Version 1.6.2.1 supports the schema for OJS 3.3. (tested with OJS 3.3.0-18, Dec 2024)
The tool was originally created for "in-house use" at the Federation of Finnish Learned Societies (https://tsv.fi). The current version consitutes a major revision and includes new features. Feel free to use and develop further. This repo replaces the original repo at https://github.com/ajnyga/tsvConverter which is no longer maintained.
This tool requires PHP 8.2 or greater.
Download and unzip the tsvConverter.
Install PHP ext-zip: apt-get install php-zip
Make sure you can run php from command line.
Go to the tsvConverter folder and install or update dependencies via Composer (https://getcomposer.org/). The conversion tool uses https://github.com/PHPOffice/PhpSpreadsheet for reading sheets.
composer install
Before importing the created data to your production server, you should try to import the data to a test environment to ensure that the created XML files work as expected.
Usage:
php convert.php [options] -x <xlsx filename> -f <files folder name>
Options:
[--defaultLocale | -l] <4-digit locale code>
[--onlyValidate | -v]
Convert:
php convert.php -x sheetFilename -f filesFolderName
Only validate by adding -v:
php convert.php -x sheetFilename -f filesFolderName -v
- Create an Excel file containing the article data.
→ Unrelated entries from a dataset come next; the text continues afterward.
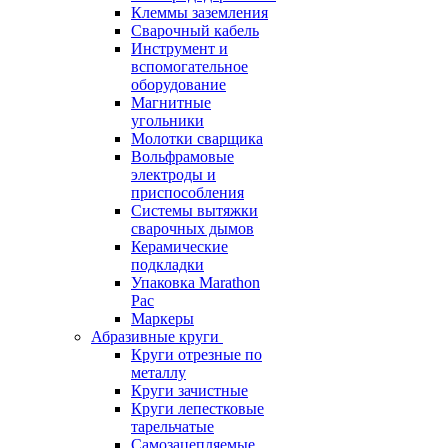
Клеммы заземления
Сварочный кабель
Инструмент и
вспомогательное
оборудование
Магнитные
угольники
Молотки сварщика
Вольфрамовые
электроды и
приспособления
Системы вытяжки
сварочных дымов
Керамические
подкладки
Упаковка Marathon
Pac
Маркеры
Абразивные круги
Круги отрезные по
металлу
Круги зачистные
Круги лепестковые
тарельчатые
Самозацепляемые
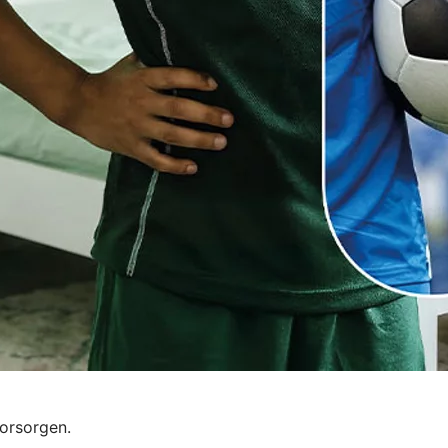
orsorgen.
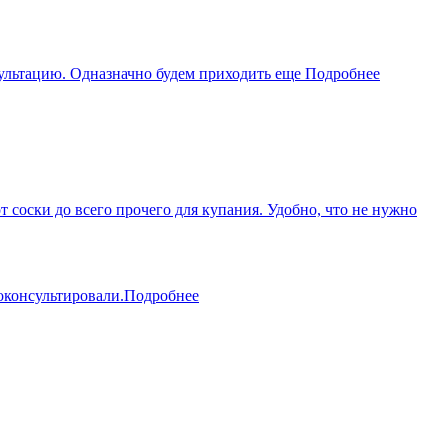
сультацию. Одназначно будем приходить еще
Подробнее
соски до всего прочего для купания. Удобно, что не нужно
оконсультировали.
Подробнее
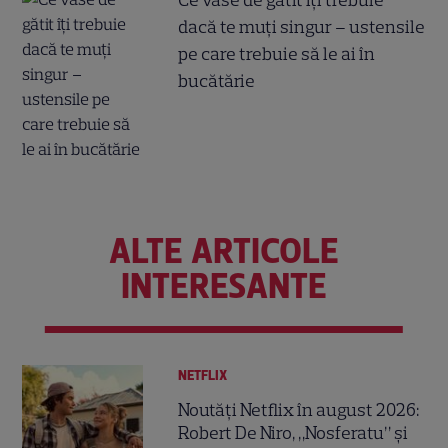
dacă te muți singur – ustensile
pe care trebuie să le ai în
bucătărie
ALTE ARTICOLE
INTERESANTE
NETFLIX
Noutăți Netflix în august 2026:
Robert De Niro, „Nosferatu” și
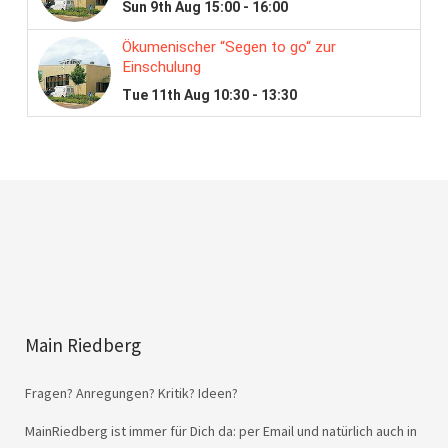
Main Riedberg
Fragen? Anregungen? Kritik? Ideen?
MainRiedberg ist immer für Dich da: per Email und natürlich auch in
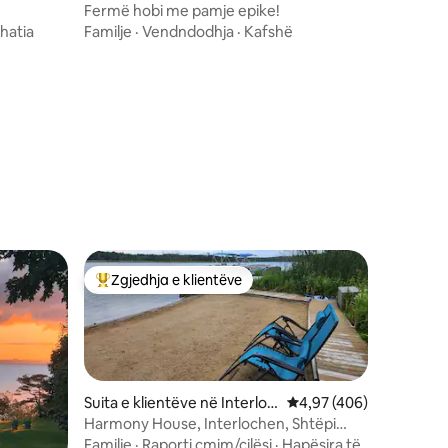
Fermë hobi me pamje epike!
hatia
Familje
·
Vendndodhja
·
Kafshë
Zgjedhja e klientëve
entëve
Më të mirat e zgjedhjeve të klientëve
Suita e klientëve në Interloc
Vlerësimi mesatar 4,97
4,97 (406)
hen
Harmony House, Interlochen, Shtëpi
pushimi buzë liqenit
Familje
·
Raporti çmim/cilësi
·
Hapësira të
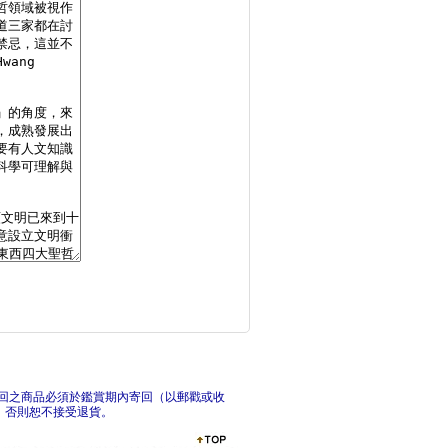
花香園的女兒們：被海
川普
資訊之國 ： 美國資
為什
回之商品必須於鑑賞期內寄回（以郵戳或收
，否則恕不接受退貨。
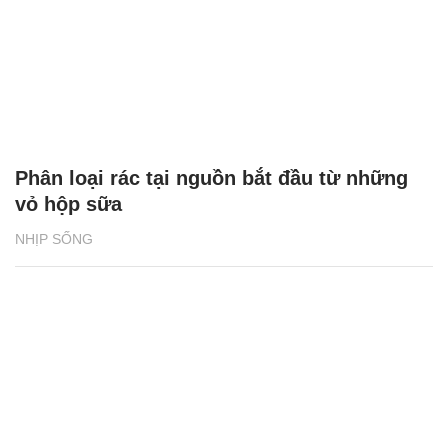
Phân loại rác tại nguồn bắt đầu từ những
vỏ hộp sữa
NHỊP SỐNG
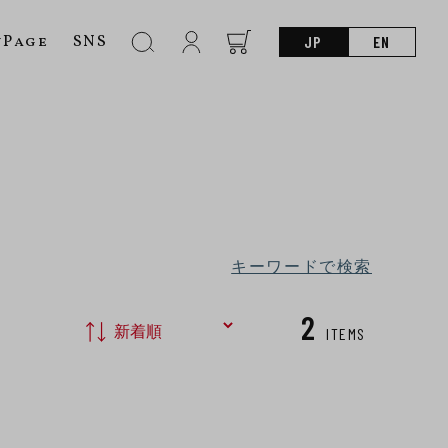
nPage
SNS
JP
EN
キーワードで検索
2
ITEMS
See the details below and the "exampleMinimal.xlsx" and "exampleAdvanced.xlsx" files. The metadata of each article is in one row. The order of the columns does not matter.
- Move the Excel file to the same folder as the conversion script. Move the full text files to a folder, for example "exampleFiles", below the conversion script.
- Verify default values set in the file
config.ini
. In particular defaultLoacle (if not set via cli) and defaultUserGroupRef (see below). - Run
php convert.php -x exampleMinimal.xlsx -f exampleFiles
Note that simple fields like, e.g. can be added as columns to the excel sheet and will be converted to appropriate XML tags even if not listed in the tables below (see Advanced usage below).
The defaultUserGroupRef
must be set in the file config.ini
and needs to be compatible with the one used in your system (in the primary locale). Note that some journals (even with English as their primary language) may have a proprietary name for this group.
For larger imports it might be necessary to temporarily increase your OJS servers “post_max_size” and “upload_max_filesize” in your php.ini.
Field | Description | Required | Multilingual Support |
---|---|---|---|
prefix | "The", "A" | x | |
title | Article title | x | x |
subtitle | Article subtitle | x | |
abstract | Article abstract | x | |
articleSeq | Article sequence inside an issue, first article '1' | x | |
pages | For example "23-45" | ||
language | Article language "en", "fi", "sv", "de", "fr" | x | |
keywords | Word 1; Word 2; Word3 | x | |
disciplines | History; Political science; Astronomy | x | |
subjects | Subject1; Subject2; ... | x | |
citations | Citation1; Citation2; ... | ||
articleCopyrightYear | 2005 | ||
articleCopyrightHolder | "John Doe" | ||
articleLicenseUrl | http://creativecommons.org/licenses/by/4.0 | ||
articlePrimaryContactId | Id of primary author (default = 1) | ||
doi | "10.1234/art.182" | ||
articleCoverImage | Name of cover image file | x | |
articleCoverImageAltText | Alt text for cover image file | x |
Field | Description | Required | Multilingual Support |
---|---|---|---|
issueDatePublished | Issue publication date, yyyy-mm-dd. Note! has to be unique for each individual issue. | x | |
issueVolume | Issue volume | ||
issueNumber | Issue number | ||
issueYear | Issue year | x | |
issueTitle | Issue title | x | |
sectionTitle | Section title, eg. "Articles" | x | x |
sectionAbbrev | Section abbreviation, eg. "ART" | x | |
sectionSeq | Section sequence inside an issue, first section '1' | ||
issueCoverImage | Name of cover image file | x | |
issueCoverImageAltText | Alt text for cover image file | x |
An article can have multiple authors or full text files. Every article has to have at least one author and one file.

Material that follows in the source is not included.